Could psychedelic research be a promising new step in treating mental health disorders?
The next generation of treatment? Could psychedelic research be a promising new step in treating mental health disorders like depression, anxiety and PTSD?
Back in the 1950s research in psychedelics was underway to understand the medicinal and therapeutic benefits of hallucinogenic substances. However, by 1970 testing on hallucinogens ground to a halt due to the negative perception associated with the growing culture of people using these substances for recreational purposes as well as their potential harm.
The term ‘psychedelic’ was developed by pioneering psychiatrist Humphry Osmond, who had been researching the use of hallucinogens as a treatment for alcoholism and other disorders. According to the Guardian1, he coined the term to mean ‘mind manifesting’ and although his research produced promising initial results, it was halted during the 1960s for social and political reasons.
Since then, mental health has become a growing problem with a lot less stigma and a lot more understanding. Because of this, there is renewed interest in psychedelic research, particularly for treating depression, anxiety, PSTD, and addictions like alcohol and opioids.
In 2021 psychedelic medicine benefited from an immense growth in funding of over $731m in what some people are referring to as “The Psychedelic Renaissance.”

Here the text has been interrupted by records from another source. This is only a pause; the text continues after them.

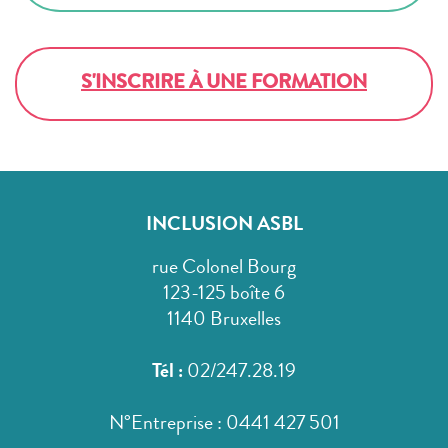
S'INSCRIRE À UNE FORMATION
INCLUSION ASBL
rue Colonel Bourg
123-125 boîte 6
1140 Bruxelles
Tél :
02/247.28.19
N°Entreprise : 0441 427 501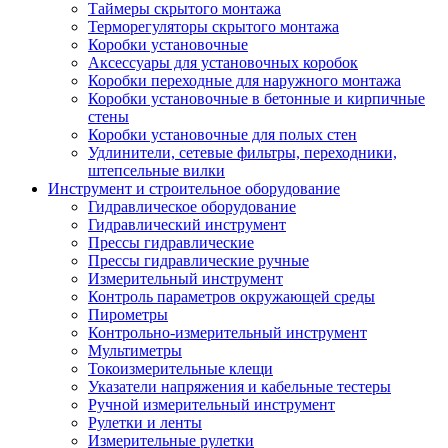
Таймеры скрытого монтажа
Терморегуляторы скрытого монтажа
Коробки установочные
Аксессуары для установочных коробок
Коробки переходные для наружного монтажа
Коробки установочные в бетонные и кирпичные
стены
Коробки установочные для полых стен
Удлинители, сетевые фильтры, переходники,
штепсельные вилки
Инструмент и строительное оборудование
Гидравлическое оборудование
Гидравлический инструмент
Прессы гидравлические
Прессы гидравлические ручные
Измерительный инструмент
Контроль параметров окружающей среды
Пирометры
Контрольно-измерительный инструмент
Мультиметры
Токоизмерительные клещи
Указатели напряжения и кабельные тестеры
Ручной измерительный инструмент
Рулетки и ленты
Измерительные рулетки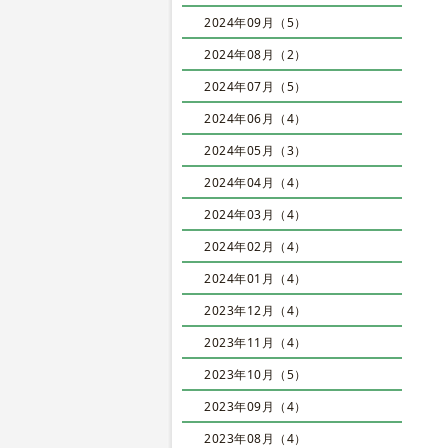
2024年09月（5）
2024年08月（2）
2024年07月（5）
2024年06月（4）
2024年05月（3）
2024年04月（4）
2024年03月（4）
2024年02月（4）
2024年01月（4）
2023年12月（4）
2023年11月（4）
2023年10月（5）
2023年09月（4）
2023年08月（4）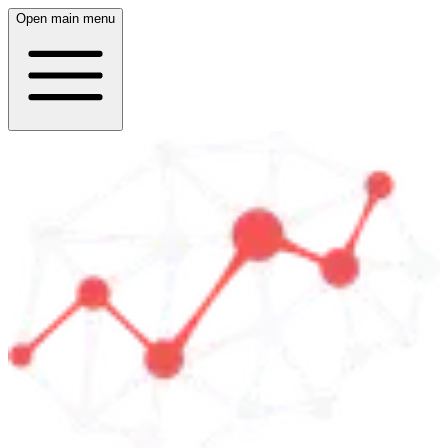
Open main menu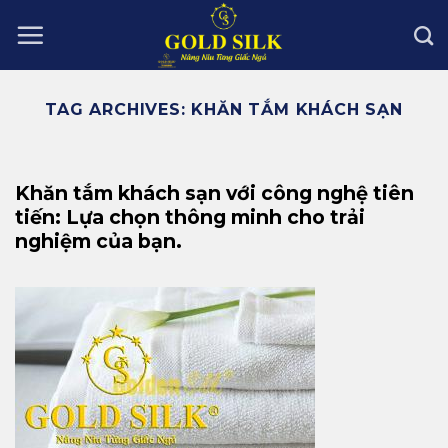
Skip
to
content
TAG ARCHIVES:
KHĂN TẮM KHÁCH SẠN
Khăn tắm khách sạn với công nghệ tiên
tiến: Lựa chọn thông minh cho trải
nghiệm của bạn.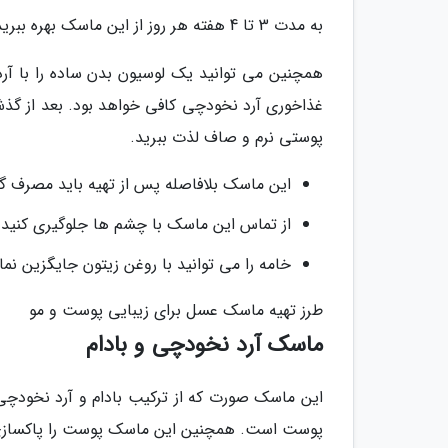
به مدت 3 تا 4 هفته هر روز از این ماسک بهره ببرید. بعد از آن، یک نوبت در هفته کافی خواهد بود.
همچنین می توانید یک لوسیون بدن ساده را با آرد
پوستی نرم و صاف لذت ببرید.
این ماسک بلافاصله پس از تهیه باید مصرف گردد
از تماس این ماسک با چشم ها جلوگیری کنید.
خامه را می توانید با روغن زیتون جایگزین نما
طرز تهیه ماسک عسل برای زیبایی پوست و مو
ماسک آرد نخودچی و بادام
این ماسک صورت که از ترکیب بادام و آرد نخودچی 
پوست است. همچنین این ماسک پوست را پاکسازی و 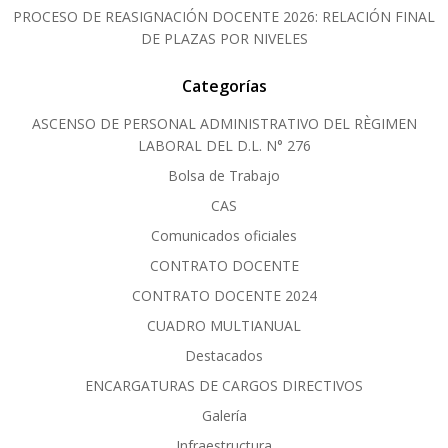
PROCESO DE REASIGNACIÓN DOCENTE 2026: RELACIÓN FINAL
DE PLAZAS POR NIVELES
Categorías
ASCENSO DE PERSONAL ADMINISTRATIVO DEL RÈGIMEN
LABORAL DEL D.L. N° 276
Bolsa de Trabajo
CAS
Comunicados oficiales
CONTRATO DOCENTE
CONTRATO DOCENTE 2024
CUADRO MULTIANUAL
Destacados
ENCARGATURAS DE CARGOS DIRECTIVOS
Galería
Infraestructura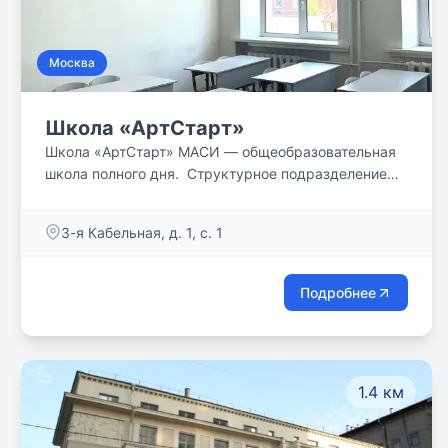
Москва
Школа «АртСтарт»
Школа «АртСтарт» МАСИ — общеобразовательная
школа полного дня. Структурное подразделение
Московского Гуманитарно-Технологического
Университета – Московского Архитектурно-
3-я Кабельная, д. 1, с. 1
Строительного Института.
Подробнее
1.4 км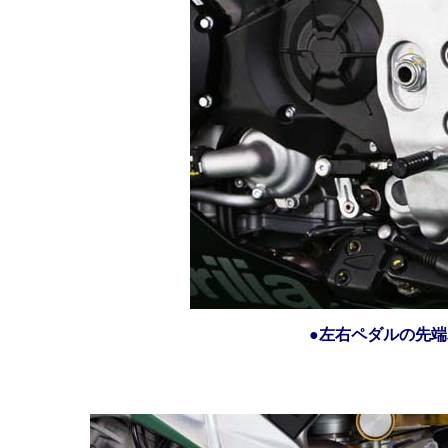
●左右ペダルの先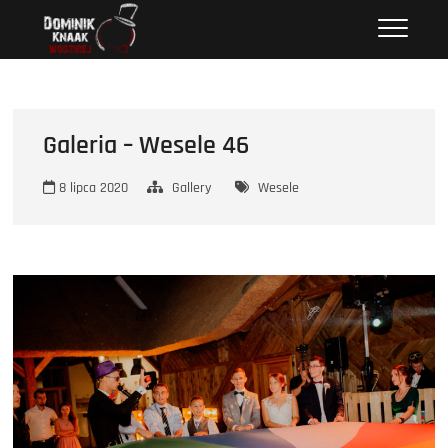
Przejdź
Wodzirej Dominik
STRONA INTERNETOWA WODZIREJA DOMINIKA.
do
treści
Galeria – Wesele 46
8 lipca 2020
Gallery
Wesele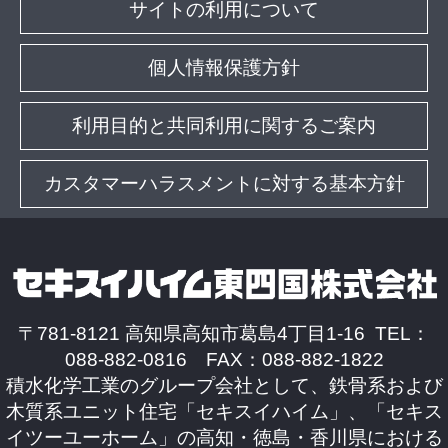
サイトの利用について
個人情報保護方針
利用目的と共同利用に関するご案内
カスタマーハラスメントに対する基本方針
〒781-8121 高知県高知市葛島4丁目1-16 TEL：
088-882-0816 FAX：088-882-1822
積水化学工業のグループ会社として、鉄骨系および
木質系ユニット住宅「セキスイハイム」、「セキス
イツーユーホーム」の高知・徳島・香川県における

The COVID-19 pandemic is likely to be a driving force of this which has been linked to a sharp incline of mental health disorders, with 1 billion people affected worldwide.2
At MAC Clinical Research (MAC), we are no stranger to psychedelics. In fact, MAC has administered high doses of psychedelics as part of a recent study making us one of the first ever clinical research organisations to do so as well as being the first in the UK to administer Ibogaine by IV in clinical research setting at our Manchester facility.
Our experience lies with many psychedelics such as Psilocybin, IV Psilocin, Ibogaine, DMT and deuterated psychedelics.
Dr Shoona Vincent, VP of Clinical Science at MAC says “psychedelics have the capacity to induce altered states of consciousness and can be leveraged therapeutically through different protocols that vary depending on the compound. While study protocols are still undergoing clinical research, the evidence we have seen so far is interesting, with compelling potential to treat a wide array of mental health conditions”
At MAC we have specialised research facilities for psychedelic testing, alongside trained psychiatrists and psychotherapists. We are fully equipped to support a wide variety of psychedelic research and offer an environment dedicated and conducive to experiencing a safe, relaxed psychoactive experience.
With a strong blend of experience, scientific expertise, and site capabilities, we believe in improving quality of life and fully embrace the growing movement in psychedelics for treating mental health disorders.